## WHAT TO WORK ON:
Up to and including the line holding "Quiénes somos", write out the data exactly from its first line, but not the pictures.

---------- INFORMATION GIVEN ----------

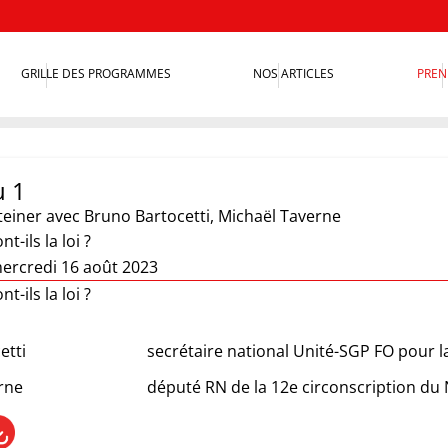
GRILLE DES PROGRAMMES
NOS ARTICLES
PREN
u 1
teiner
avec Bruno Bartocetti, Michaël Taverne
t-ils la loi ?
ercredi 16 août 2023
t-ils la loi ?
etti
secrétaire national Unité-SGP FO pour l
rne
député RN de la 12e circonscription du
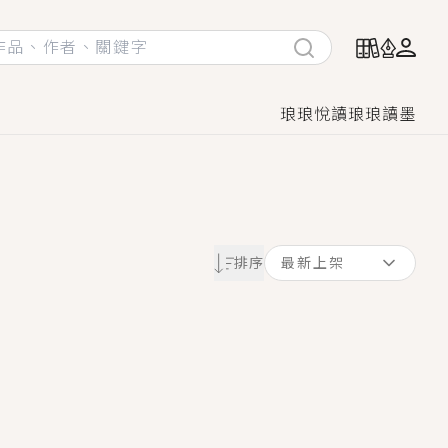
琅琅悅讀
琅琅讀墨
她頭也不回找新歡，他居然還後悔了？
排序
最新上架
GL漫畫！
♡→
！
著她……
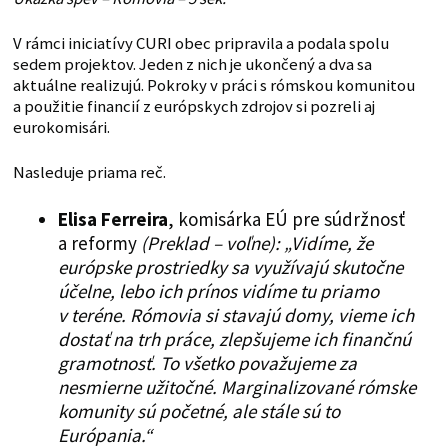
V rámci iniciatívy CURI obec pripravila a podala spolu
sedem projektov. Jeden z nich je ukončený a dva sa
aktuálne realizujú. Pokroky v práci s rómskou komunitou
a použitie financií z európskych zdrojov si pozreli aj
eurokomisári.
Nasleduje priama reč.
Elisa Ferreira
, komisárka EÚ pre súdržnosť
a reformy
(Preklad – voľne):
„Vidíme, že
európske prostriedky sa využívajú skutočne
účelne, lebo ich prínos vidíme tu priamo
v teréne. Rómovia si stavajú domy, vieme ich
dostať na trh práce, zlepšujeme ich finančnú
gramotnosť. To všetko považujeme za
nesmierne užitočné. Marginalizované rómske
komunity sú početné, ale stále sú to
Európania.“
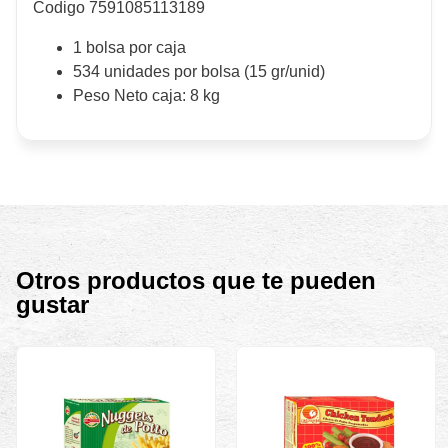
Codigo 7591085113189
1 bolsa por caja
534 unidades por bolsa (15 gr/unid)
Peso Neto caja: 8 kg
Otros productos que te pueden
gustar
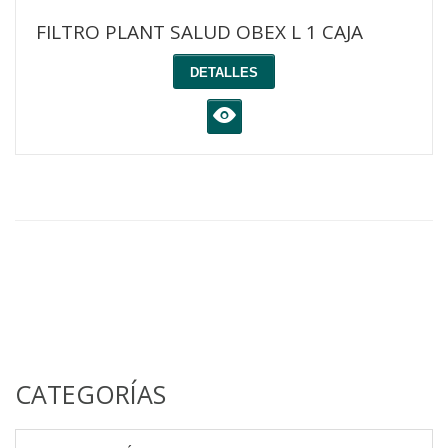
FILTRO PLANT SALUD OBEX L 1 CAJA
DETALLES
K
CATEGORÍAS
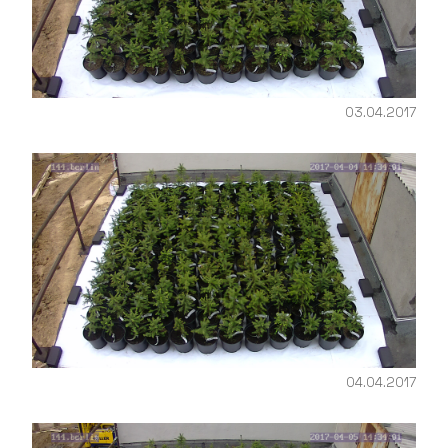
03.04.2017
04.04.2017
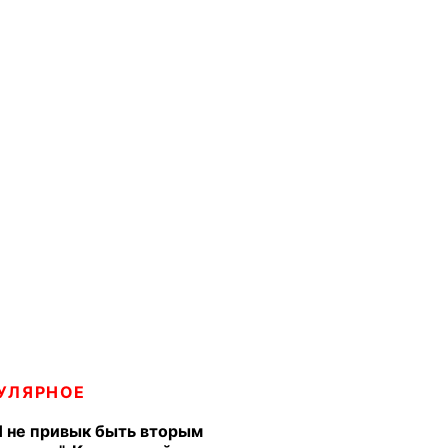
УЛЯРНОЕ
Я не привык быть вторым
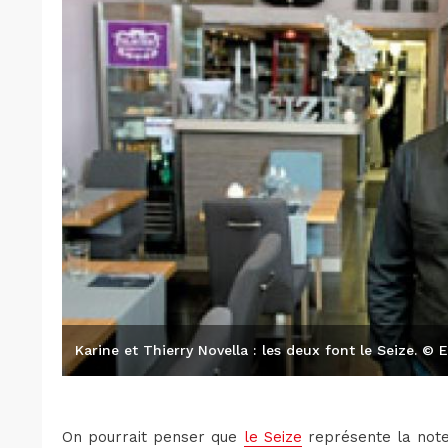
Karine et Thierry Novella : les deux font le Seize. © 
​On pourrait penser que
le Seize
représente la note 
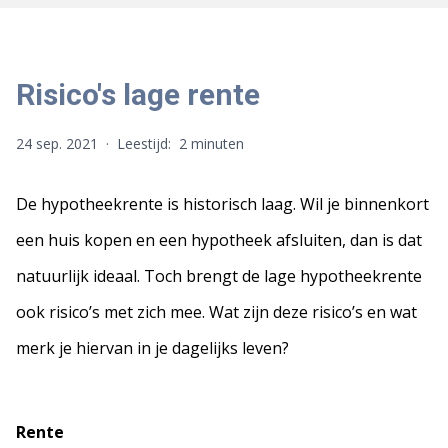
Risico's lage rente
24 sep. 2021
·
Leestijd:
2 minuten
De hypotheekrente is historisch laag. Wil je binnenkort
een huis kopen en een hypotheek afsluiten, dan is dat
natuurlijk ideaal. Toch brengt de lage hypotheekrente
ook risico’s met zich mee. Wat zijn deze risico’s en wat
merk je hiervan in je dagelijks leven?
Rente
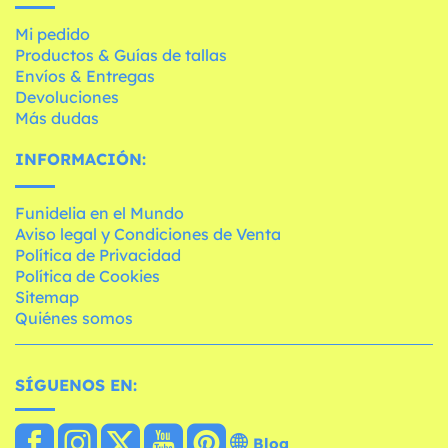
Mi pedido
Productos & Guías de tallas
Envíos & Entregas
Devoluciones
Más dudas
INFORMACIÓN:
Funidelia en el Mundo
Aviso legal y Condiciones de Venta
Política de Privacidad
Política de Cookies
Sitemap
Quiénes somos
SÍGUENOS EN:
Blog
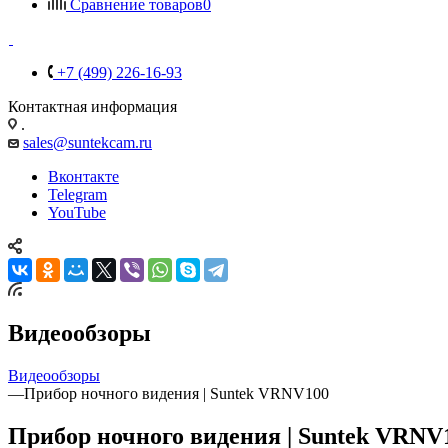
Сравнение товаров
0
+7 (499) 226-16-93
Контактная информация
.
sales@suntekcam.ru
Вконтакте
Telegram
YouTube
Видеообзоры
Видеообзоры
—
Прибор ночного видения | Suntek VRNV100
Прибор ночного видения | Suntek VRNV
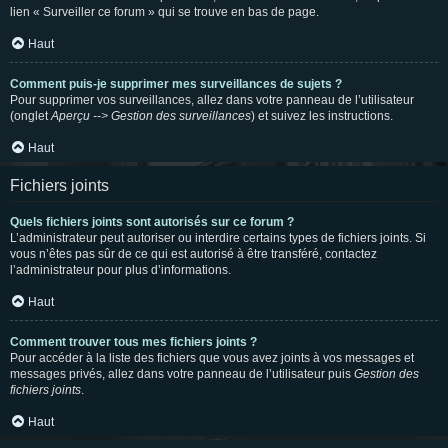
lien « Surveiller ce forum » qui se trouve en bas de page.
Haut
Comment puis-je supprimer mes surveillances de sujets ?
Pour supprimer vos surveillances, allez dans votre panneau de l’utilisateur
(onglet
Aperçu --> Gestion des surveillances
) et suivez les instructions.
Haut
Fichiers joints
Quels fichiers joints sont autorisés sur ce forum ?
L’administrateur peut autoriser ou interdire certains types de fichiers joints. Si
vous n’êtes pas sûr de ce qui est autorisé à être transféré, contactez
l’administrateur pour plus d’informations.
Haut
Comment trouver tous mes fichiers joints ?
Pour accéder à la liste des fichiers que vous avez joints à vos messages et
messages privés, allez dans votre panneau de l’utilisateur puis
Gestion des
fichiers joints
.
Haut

----------

## WRITTEN ANSWER:
GRILLE DES PROGRAMMES
NOS ARTICLES
PREN
u 1
teiner
avec Bruno Bartocetti, Michaël Taverne
t-ils la loi ?
ercredi 16 août 2023
t-ils la loi ?
etti
secrétaire national Unité-SGP FO pour l
rne
député RN de la 12e circonscription du
琅琅悅讀
琅琅讀墨
她頭也不回找新歡，他居然還後悔了？
排序
最新上架
GL漫畫！
♡→
！
著她……
V rámci iniciatívy CURI obec pripravila a podala spolu
sedem projektov. Jeden z nich je ukončený a dva sa
aktuálne realizujú. Pokroky v práci s rómskou komunitou
a použitie financií z európskych zdrojov si pozreli aj
eurokomisári.
Nasleduje priama reč.
Elisa Ferreira
, komisárka EÚ pre súdržnosť
a reformy
(Preklad – voľne):
„Vidíme, že
európske prostriedky sa využívajú skutočne
účelne, lebo ich prínos vidíme tu priamo
v teréne. Rómovia si stavajú domy, vieme ich
dostať na trh práce, zlepšujeme ich finančnú
gramotnosť. To všetko považujeme za
nesmierne užitočné. Marginalizované rómske
komunity sú početné, ale stále sú to
Európania.“
Codigo 7591085113189
1 bolsa por caja
534 unidades por bolsa (15 gr/unid)
Peso Neto caja: 8 kg
Otros productos que te pueden
gustar
FILTRO PLANT SALUD OBEX L 1 CAJA
DETALLES
K
CATEGORÍAS
03.04.2017
04.04.2017
УЛЯРНОЕ
Я не привык быть вторым
Karine et Thierry Novella : les deux font le Seize. © 
​On pourrait penser que
le Seize
représente la note 
Risico's lage rente
24 sep. 2021
·
Leestijd:
2 minuten
De hypotheekrente is historisch laag. Wil je binnenkort
een huis kopen en een hypotheek afsluiten, dan is dat
natuurlijk ideaal. Toch brengt de lage hypotheekrente
ook risico’s met zich mee. Wat zijn deze risico’s en wat
merk je hiervan in je dagelijks leven?
Rente
Mi pedido
Productos & Guías de tallas
Envíos & Entregas
Devoluciones
Más dudas
INFORMACIÓN:
Funidelia en el Mundo
Aviso legal y Condiciones de Venta
Política de Privacidad
Política de Cookies
Sitemap
Quiénes somos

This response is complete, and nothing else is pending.